Ne Mana?

Bazen düşünüyorum, az evvel bugün ben bir arkadaşla konuşurken kafamı öylesine çevirdiğimde az bana baktığını gördüğüm, anlık da olsa gülmüş ve şaşkınlıkla fakat hiç bir şey olmamış gibi kafasını çevirmiş kızı düşündüm örneğin...
Sadece düşündüm ama, imkansız bundan bir mana edinmek, kaldı ki benim manalarım teker teker boşluğa çıkmakta; beklentilerimin halüsinatif halleridir belki bu izlenimler, muhtemelen ve pek tabii yaşanmamıştır böyle bir şey. Buna kesin gözüyle yaklaşıyorum çünkü yaklaşmamamın sonucu çok zor oluyordu, hatırlayabiliyorum hala geçmişten bir şeyler...
Saat bulmuş dokuzu, otuziki delikli vicdanım yan flüt gibi sesler çıkartıyor ve ben bunları harflere dönüştürüyorum yorgun argın; vicdanım kendime, mahvetmişliğim yahut etki etmişliğim dahi yok zira birininkini, hele ki bahsedebileceğimiz kişi bir kadınsa. İğne deliğinden çekip alıyorum sanki olmazları bir bir, olmayacak diye bakıyorum olmuyor, olacak diye bakıyorum ve yine olmuyor; artık demin bahsettiğim gibi durumların da yalnız birer yanılma olduğuna eminim, en azından gibi davranıyorum...

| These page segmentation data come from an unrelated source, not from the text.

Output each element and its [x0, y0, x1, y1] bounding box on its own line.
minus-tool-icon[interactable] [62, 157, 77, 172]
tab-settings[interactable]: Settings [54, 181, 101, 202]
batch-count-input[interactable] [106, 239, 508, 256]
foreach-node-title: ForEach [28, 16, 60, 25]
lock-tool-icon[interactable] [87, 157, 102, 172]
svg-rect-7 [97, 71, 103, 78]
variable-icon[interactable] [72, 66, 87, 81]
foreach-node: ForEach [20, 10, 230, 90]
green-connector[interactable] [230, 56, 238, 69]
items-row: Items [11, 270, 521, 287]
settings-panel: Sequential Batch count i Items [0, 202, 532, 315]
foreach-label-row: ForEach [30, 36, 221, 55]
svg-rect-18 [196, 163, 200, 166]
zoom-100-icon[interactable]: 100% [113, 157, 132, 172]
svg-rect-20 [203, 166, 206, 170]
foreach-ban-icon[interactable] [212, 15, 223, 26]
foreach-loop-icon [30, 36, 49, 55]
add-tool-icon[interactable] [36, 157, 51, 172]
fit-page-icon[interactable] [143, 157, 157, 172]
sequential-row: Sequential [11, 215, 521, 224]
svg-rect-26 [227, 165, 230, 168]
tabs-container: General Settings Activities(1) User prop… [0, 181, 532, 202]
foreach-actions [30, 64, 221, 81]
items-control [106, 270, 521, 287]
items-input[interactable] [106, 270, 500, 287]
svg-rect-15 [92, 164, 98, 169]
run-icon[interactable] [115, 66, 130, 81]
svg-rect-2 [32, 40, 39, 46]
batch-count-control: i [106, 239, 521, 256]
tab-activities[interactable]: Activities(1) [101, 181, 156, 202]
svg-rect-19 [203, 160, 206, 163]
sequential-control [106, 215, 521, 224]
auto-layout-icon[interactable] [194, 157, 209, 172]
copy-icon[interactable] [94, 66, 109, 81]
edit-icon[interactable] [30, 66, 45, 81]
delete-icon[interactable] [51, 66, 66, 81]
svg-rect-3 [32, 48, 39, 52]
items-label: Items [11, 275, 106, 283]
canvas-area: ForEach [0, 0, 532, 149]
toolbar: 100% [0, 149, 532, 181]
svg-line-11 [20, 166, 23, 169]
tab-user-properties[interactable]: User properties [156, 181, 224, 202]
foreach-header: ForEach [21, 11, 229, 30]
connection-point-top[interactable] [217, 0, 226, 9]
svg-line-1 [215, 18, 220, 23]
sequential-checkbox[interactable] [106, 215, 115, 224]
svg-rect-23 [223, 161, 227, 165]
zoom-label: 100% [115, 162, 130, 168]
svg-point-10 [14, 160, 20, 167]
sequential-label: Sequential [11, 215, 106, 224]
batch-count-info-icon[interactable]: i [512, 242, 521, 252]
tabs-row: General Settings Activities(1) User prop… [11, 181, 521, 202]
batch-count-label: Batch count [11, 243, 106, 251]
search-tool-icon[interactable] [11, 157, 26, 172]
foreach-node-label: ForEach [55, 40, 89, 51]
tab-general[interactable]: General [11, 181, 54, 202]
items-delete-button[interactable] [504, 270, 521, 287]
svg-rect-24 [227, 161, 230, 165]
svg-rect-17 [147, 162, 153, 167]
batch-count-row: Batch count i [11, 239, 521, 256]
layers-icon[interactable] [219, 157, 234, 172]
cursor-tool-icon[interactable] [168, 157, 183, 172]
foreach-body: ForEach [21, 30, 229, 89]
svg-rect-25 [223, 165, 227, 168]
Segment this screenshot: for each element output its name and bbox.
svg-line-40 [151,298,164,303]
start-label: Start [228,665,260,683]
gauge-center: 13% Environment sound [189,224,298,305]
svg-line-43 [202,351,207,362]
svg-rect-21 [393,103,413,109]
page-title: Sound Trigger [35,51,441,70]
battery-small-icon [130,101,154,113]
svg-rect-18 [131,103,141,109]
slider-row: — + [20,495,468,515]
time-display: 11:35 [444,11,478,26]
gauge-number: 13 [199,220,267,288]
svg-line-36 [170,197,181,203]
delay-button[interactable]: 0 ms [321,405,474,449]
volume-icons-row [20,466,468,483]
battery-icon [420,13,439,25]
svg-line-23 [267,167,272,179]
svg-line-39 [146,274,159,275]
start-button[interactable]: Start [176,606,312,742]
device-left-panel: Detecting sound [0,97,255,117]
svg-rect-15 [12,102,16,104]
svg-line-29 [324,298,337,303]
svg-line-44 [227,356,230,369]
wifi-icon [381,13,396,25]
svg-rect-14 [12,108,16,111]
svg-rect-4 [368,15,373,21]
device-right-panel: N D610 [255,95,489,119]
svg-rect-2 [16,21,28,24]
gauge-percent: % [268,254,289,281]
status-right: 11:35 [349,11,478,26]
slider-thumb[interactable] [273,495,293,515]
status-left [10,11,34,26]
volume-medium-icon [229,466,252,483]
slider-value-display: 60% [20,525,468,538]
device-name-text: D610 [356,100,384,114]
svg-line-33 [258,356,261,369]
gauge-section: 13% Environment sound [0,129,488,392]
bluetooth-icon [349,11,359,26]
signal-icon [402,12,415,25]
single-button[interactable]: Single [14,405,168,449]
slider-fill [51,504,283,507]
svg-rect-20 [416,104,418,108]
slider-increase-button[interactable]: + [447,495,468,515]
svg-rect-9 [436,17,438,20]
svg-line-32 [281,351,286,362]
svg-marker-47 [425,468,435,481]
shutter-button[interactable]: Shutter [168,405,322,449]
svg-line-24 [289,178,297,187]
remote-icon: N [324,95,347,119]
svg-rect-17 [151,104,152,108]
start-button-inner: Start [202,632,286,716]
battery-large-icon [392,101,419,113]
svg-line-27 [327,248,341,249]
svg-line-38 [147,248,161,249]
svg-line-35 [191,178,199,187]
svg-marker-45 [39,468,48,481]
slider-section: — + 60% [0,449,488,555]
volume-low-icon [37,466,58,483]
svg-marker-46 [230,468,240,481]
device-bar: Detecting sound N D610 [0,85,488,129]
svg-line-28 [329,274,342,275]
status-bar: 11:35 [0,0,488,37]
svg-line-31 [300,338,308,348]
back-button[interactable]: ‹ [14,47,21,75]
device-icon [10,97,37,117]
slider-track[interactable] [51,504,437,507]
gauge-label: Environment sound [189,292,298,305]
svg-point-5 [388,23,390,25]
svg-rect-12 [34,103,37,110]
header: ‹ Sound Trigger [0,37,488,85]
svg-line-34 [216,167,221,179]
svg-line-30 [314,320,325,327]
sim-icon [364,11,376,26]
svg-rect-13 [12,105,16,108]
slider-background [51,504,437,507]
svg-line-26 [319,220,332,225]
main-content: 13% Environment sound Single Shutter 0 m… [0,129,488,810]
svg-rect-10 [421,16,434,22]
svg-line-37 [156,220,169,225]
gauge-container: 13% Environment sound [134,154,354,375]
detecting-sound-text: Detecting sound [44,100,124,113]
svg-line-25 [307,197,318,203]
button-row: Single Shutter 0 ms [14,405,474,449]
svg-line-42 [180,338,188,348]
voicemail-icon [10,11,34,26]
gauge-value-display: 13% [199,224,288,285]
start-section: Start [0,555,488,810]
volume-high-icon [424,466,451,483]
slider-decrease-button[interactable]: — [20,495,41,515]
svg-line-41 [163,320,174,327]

İşin korkulur yanı; bir gün harbiden birinin seveceği tutacak falan, o böyle kendini gözüme sokacak ama ben onu kendi kuruntumdan ibaret sanacağım, belki adım kendini beğenmişe dahi çıkacak lakin bilinmeyecek ben içeride kıvranmaktayım...
Bunun işin imtihan kısmı olduğunu sanmıyorum artık, daha da fazlası; eğer öyle bir şey olur ve tam anlamıyla kayıp gidersek birbirimizden her kimse onunla, ben her pencereden baktığımda onun ışığı kapalı, perdeyi her çektiğimde eve giriyor olacaksa bu kader değil, makus bir kederin arifesidir ki kederden kasıt yalnızlık. Sanki yalnız değilmişim gibi yani, istemediğimi iddia ettiğim manaları kendim mi uydurdum yoksa gerçek mi bilmeksizin içimde her defasında gözüme baka baka hür hür uçan aynı kelebek, neden hiç ölmez?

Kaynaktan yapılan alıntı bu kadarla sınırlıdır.